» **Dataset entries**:
--- START ---

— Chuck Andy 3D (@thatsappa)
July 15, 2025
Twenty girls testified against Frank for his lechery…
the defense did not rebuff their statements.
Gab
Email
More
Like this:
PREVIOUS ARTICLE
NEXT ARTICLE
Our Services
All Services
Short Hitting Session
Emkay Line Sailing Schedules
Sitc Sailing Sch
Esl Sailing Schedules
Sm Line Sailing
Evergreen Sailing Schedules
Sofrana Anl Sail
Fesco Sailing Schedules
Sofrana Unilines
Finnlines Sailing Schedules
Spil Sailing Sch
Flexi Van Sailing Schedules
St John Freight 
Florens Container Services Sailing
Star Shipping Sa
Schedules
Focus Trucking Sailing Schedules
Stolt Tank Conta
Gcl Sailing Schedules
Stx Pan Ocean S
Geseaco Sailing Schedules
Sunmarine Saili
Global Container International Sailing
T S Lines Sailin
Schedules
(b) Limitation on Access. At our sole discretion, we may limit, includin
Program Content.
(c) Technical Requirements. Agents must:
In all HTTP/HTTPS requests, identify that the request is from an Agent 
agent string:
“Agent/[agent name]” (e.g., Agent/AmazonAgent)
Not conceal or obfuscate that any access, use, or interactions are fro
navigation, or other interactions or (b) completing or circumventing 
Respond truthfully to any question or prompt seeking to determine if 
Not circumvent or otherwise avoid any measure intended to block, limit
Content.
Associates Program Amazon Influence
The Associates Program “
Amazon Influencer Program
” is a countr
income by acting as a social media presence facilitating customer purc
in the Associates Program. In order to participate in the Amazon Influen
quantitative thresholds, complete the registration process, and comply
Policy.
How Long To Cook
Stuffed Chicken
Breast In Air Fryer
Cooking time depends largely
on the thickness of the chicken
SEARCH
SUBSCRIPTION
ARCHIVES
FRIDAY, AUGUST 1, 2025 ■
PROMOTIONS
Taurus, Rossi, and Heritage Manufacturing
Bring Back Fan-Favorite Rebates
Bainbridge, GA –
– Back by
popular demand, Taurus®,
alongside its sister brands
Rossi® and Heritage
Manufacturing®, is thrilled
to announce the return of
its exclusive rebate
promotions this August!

--- END ---

» **Exercise details**: Every entry above should be returned exactly as written.

» **Answer to the exercise**:
— Chuck Andy 3D (@thatsappa)
July 15, 2025
Twenty girls testified against Frank for his lechery…
the defense did not rebuff their statements.
Gab
Email
More
Like this:
PREVIOUS ARTICLE
NEXT ARTICLE
Our Services
All Services
Short Hitting Session
Emkay Line Sailing Schedules
Sitc Sailing Sch
Esl Sailing Schedules
Sm Line Sailing
Evergreen Sailing Schedules
Sofrana Anl Sail
Fesco Sailing Schedules
Sofrana Unilines
Finnlines Sailing Schedules
Spil Sailing Sch
Flexi Van Sailing Schedules
St John Freight 
Florens Container Services Sailing
Star Shipping Sa
Schedules
Focus Trucking Sailing Schedules
Stolt Tank Conta
Gcl Sailing Schedules
Stx Pan Ocean S
Geseaco Sailing Schedules
Sunmarine Saili
Global Container International Sailing
T S Lines Sailin
Schedules
(b) Limitation on Access. At our sole discretion, we may limit, includin
Program Content.
(c) Technical Requirements. Agents must:
In all HTTP/HTTPS requests, identify that the request is from an Agent 
agent string:
“Agent/[agent name]” (e.g., Agent/AmazonAgent)
Not conceal or obfuscate that any access, use, or interactions are fro
navigation, or other interactions or (b) completing or circumventing 
Respond truthfully to any question or prompt seeking to determine if 
Not circumvent or otherwise avoid any measure intended to block, limit
Content.
Associates Program Amazon Influence
The Associates Program “
Amazon Influencer Program
” is a countr
income by acting as a social media presence facilitating customer purc
in the Associates Program. In order to participate in the Amazon Influen
quantitative thresholds, complete the registration process, and comply
Policy.
How Long To Cook
Stuffed Chicken
Breast In Air Fryer
Cooking time depends largely
on the thickness of the chicken
SEARCH
SUBSCRIPTION
ARCHIVES
FRIDAY, AUGUST 1, 2025 ■
PROMOTIONS
Taurus, Rossi, and Heritage Manufacturing
Bring Back Fan-Favorite Rebates
Bainbridge, GA –
– Back by
popular demand, Taurus®,
alongside its sister brands
Rossi® and Heritage
Manufacturing®, is thrilled
to announce the return of
its exclusive rebate
promotions this August!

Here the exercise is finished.